Luc knew he had been right there on the line with his two partners, voting an enthusiastic yes—anything to save their financial hides.
Brad moaned. "But if we'd only known what the stuff could do, what he'd do with it."
"Let's not kid ourselves," Luc said. "You knew from my reports that it increased aggression tenfold in rodents; and none of us was so naive as to believe someone like Dragovic had a legitimate use in mind."
Luc later learned that Dragovic had performed impromptu human studies with the samples. He'd discovered that a little of the blue powder imparted an intense euphoria, an on-top-of-the-world feeling. A larger amount elicited outbursts of mindless violence at the slightest provocation, sometimes with no provocation at all.
Dragovic had found an instant market in his gunrunning customers, so he sent the first shipments to his contacts in the various Balkan militias. Word spread like wildfire through the military underground and soon every military and paramilitary organization—from the Iraqis and the Iranians to the Israelis and Hamas—wanted a supply.

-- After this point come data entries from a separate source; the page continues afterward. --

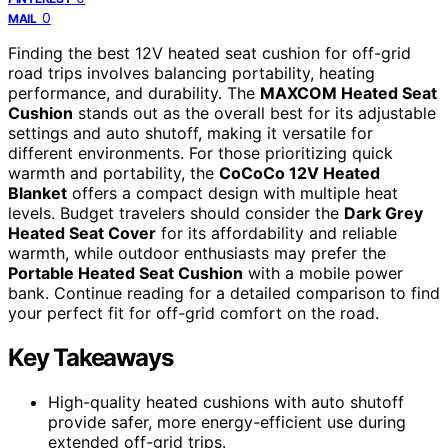
0
MAIL
Finding the best 12V heated seat cushion for off-grid
road trips involves balancing portability, heating
performance, and durability. The
MAXCOM Heated Seat
Cushion
stands out as the overall best for its adjustable
settings and auto shutoff, making it versatile for
different environments. For those prioritizing quick
warmth and portability, the
CoCoCo 12V Heated
Blanket
offers a compact design with multiple heat
levels. Budget travelers should consider the
Dark Grey
Heated Seat Cover
for its affordability and reliable
warmth, while outdoor enthusiasts may prefer the
Portable Heated Seat Cushion
with a mobile power
bank. Continue reading for a detailed comparison to find
your perfect fit for off-grid comfort on the road.
Key Takeaways
High-quality heated cushions with auto shutoff
provide safer, more energy-efficient use during
extended off-grid trips.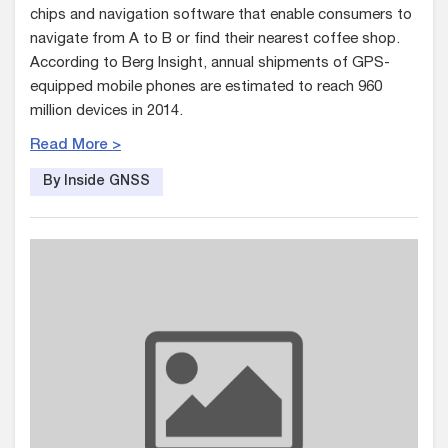
chips and navigation software that enable consumers to
navigate from A to B or find their nearest coffee shop.
According to Berg Insight, annual shipments of GPS-
equipped mobile phones are estimated to reach 960
million devices in 2014.
Read More >
By Inside GNSS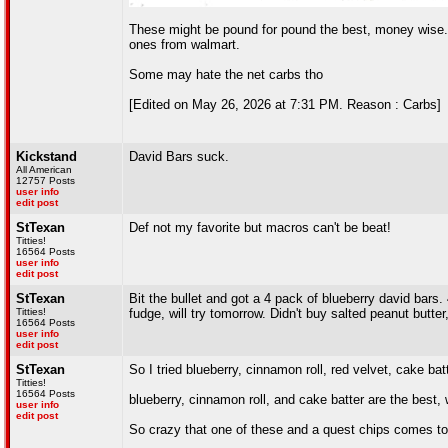
These might be pound for pound the best, money wise. 
ones from walmart.
Some may hate the net carbs tho
[Edited on May 26, 2026 at 7:31 PM. Reason : Carbs]
Kickstand
David Bars suck.
All American
12757 Posts
user info
edit post
StTexan
Def not my favorite but macros can't be beat!
Titties!
16564 Posts
user info
edit post
StTexan
Bit the bullet and got a 4 pack of blueberry david bars. 
Titties!
fudge, will try tomorrow. Didn't buy salted peanut butte
16564 Posts
user info
edit post
StTexan
So I tried blueberry, cinnamon roll, red velvet, cake bat
Titties!
16564 Posts
blueberry, cinnamon roll, and cake batter are the best,
user info
edit post
So crazy that one of these and a quest chips comes to 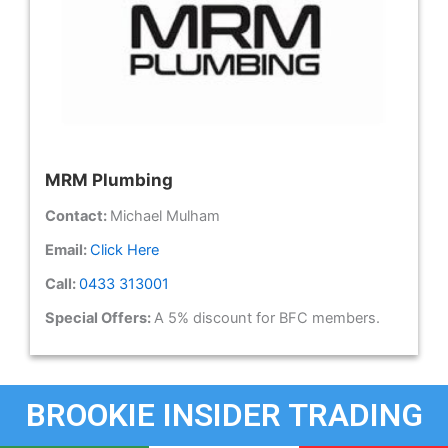
MRM Plumbing
Contact:
Michael Mulham
Email:
Click Here
Call:
0433 313001
Special Offers:
A 5% discount for BFC members.
BROOKIE INSIDER TRADING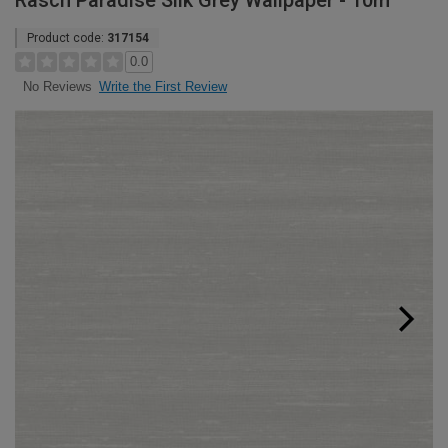
Rasch Paradise Silk Grey Wallpaper - 10m
Product code:
317154
0.0
Write the First Review
No Reviews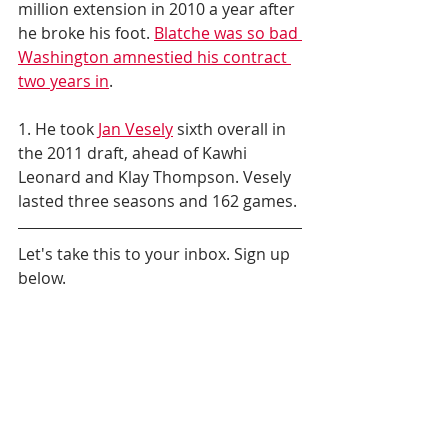
million extension in 2010 a year after 
he broke his foot. 
Blatche was so bad 
Washington amnestied his contract 
two years in
.
1. He took 
Jan Vesely
 sixth overall in 
the 2011 draft, ahead of Kawhi 
Leonard and Klay Thompson. Vesely 
lasted three seasons and 162 games.
Let's take this to your inbox. Sign up 
below.
Daily News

Dragovic set up a dummy corporation in Rome where he received bulk quantities of Loki shipped from GEM as TriCef. There his people filled capsules and pounded out tablets to distribute Loki throughout the world.
"Yeah," Kent said, "but we thought his market was a bunch of Third World military crazies who'd kill each other off and that would be it."
"Right," Brad said. "Who ever dreamed it would become a street drug right in our own backyards?"
Luc couldn't help laughing.
"What's so fucking funny?" Kent shouted.
"I ought to call Mr. Prather and see if he has use for ethical contortionists!"